Author Topic: question about UTF-8 in CB  (Read 3850 times)

Offline zealkane

  • Multiple posting newcomer
  • *
  • Posts: 29
question about UTF-8 in CB
« on: June 04, 2006, 02:11:24 pm »
I'm edited source file in UTF-8 by Notepad++,but compiled error by CB as follow:
Code: [Select]
main.cpp:1: error: stray '\239' in program
main.cpp:1: error: stray '\187' in program
main.cpp:1: error: stray '\191' in program
.\TagCode.h:1: error: stray '\239' in program
.\TagCode.h:1: error: stray '\187' in program
.\TagCode.h:1: error: stray '\191' in program
:: === Build finished: 6 errors, 0 warnings ===
I setted Default encoding was UTF-8 in CB and I saw about UTF-8  in CB be called "ANSI as UTF-8" in Notepad++.
My question is "which kind of encoding i can used in CB if i want edit source file in UTF-8 as same as in Notepad++"
Zeal without knowledge is fire without light.

Offline zealkane

  • Multiple posting newcomer
  • *
  • Posts: 29
Re: question about UTF-8 in CB
« Reply #1 on: June 04, 2006, 05:29:33 pm »
I want to know what is different between UTF-8 and UTF-8(without BOM) and which kind of UTF-8 encoding was CB used?
Have somebody can tell me?
Zeal without knowledge is fire without light.

Offline kagerato

  • Multiple posting newcomer
  • *
  • Posts: 56
    • kagerato.net
Re: question about UTF-8 in CB
« Reply #2 on: June 04, 2006, 08:00:12 pm »
UTF-8 text that lacks a byte-order mark and non-ASCII characters is ASCII (ASCII is the American Standard Code for Information Interchange, a 7-bit encoding which was expanded upon with different characters to form the various ANSI encodings).  There's no means of distinguishing the two, and it was intentionally designed that way.

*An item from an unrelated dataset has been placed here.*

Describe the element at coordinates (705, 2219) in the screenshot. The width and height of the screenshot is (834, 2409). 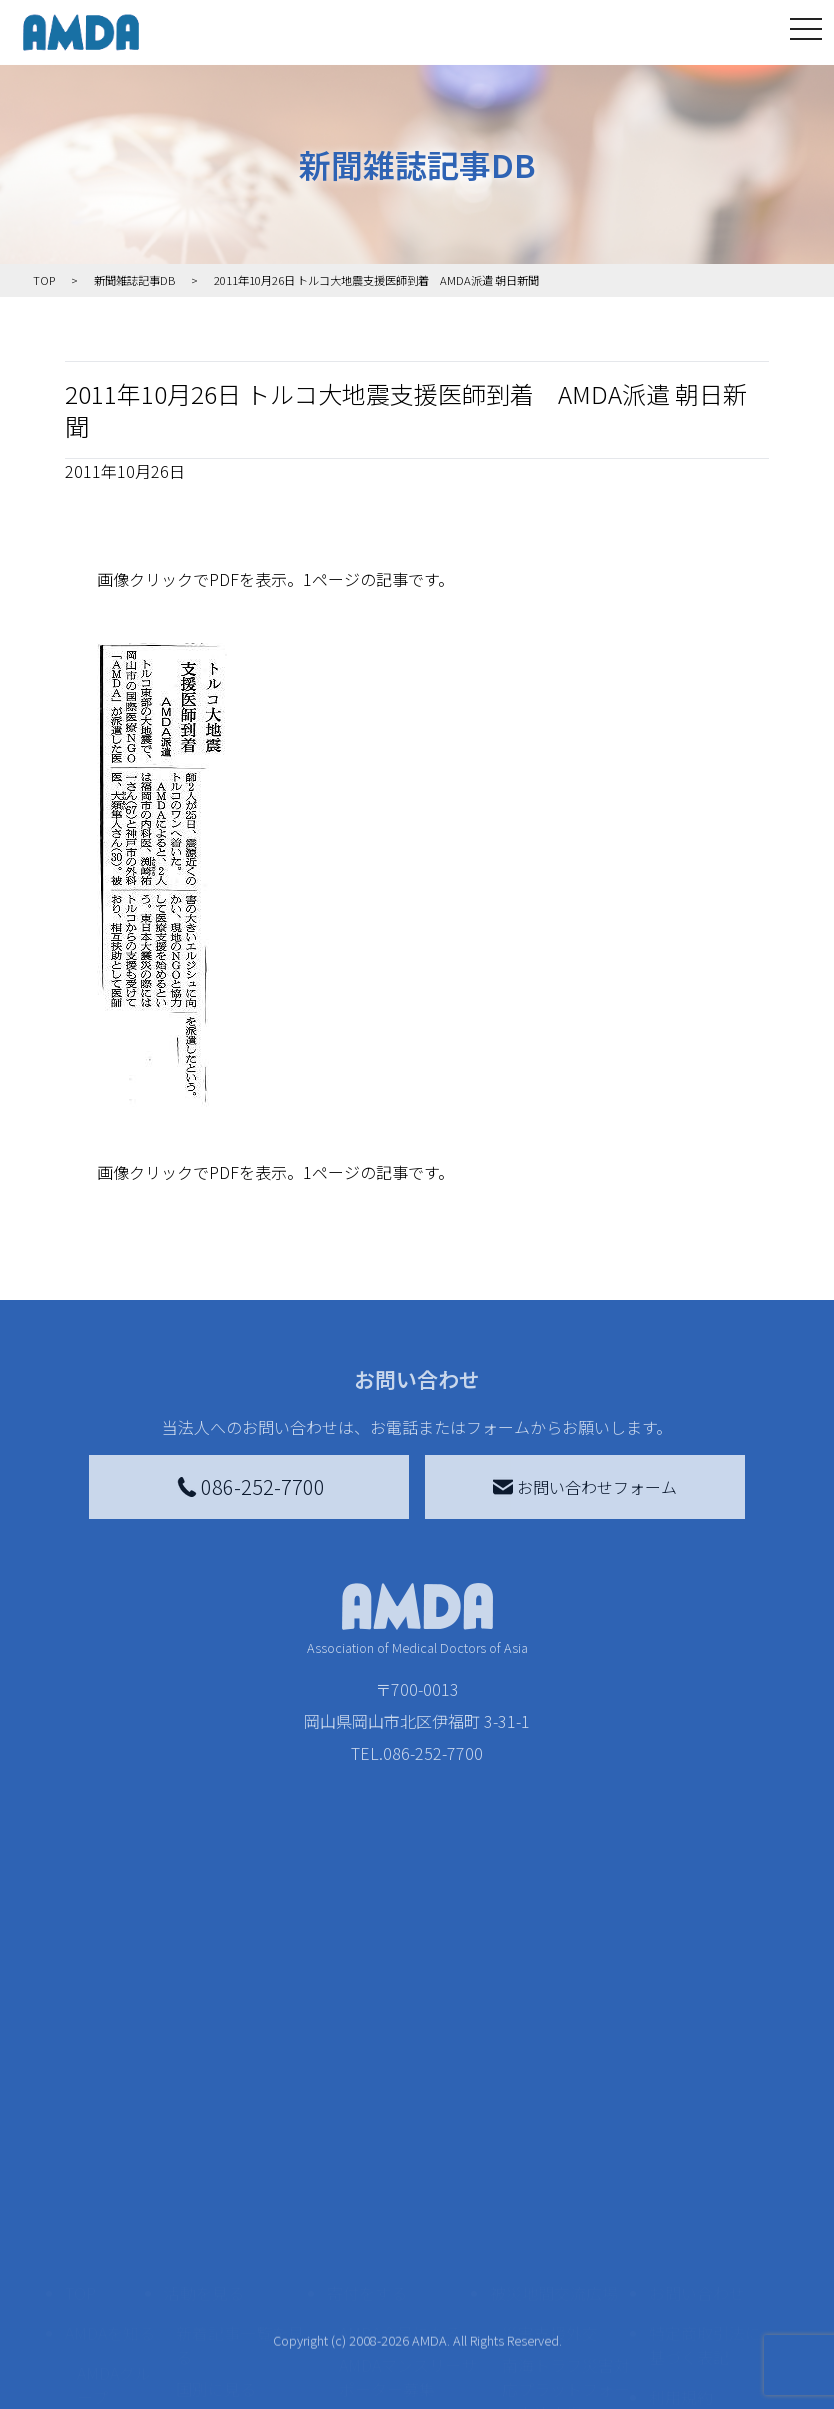 I see `個人情報の取り扱いに関する基本方針` at that location.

You may want to consider simply using UTF-16 as your encoding if you want the text to be recognized the same in all programs which support both ANSI encodings and Unicode encodings.  The greater file size doesn't tend to cost too much on filesystems using 4 KiB block sizes, because very large files fit more effectively and very small files had to use a whole block previously anyway.  The only significant concern with UTF-16 is that old programs (especially some that ran only on Win9x) are incapable of reading it.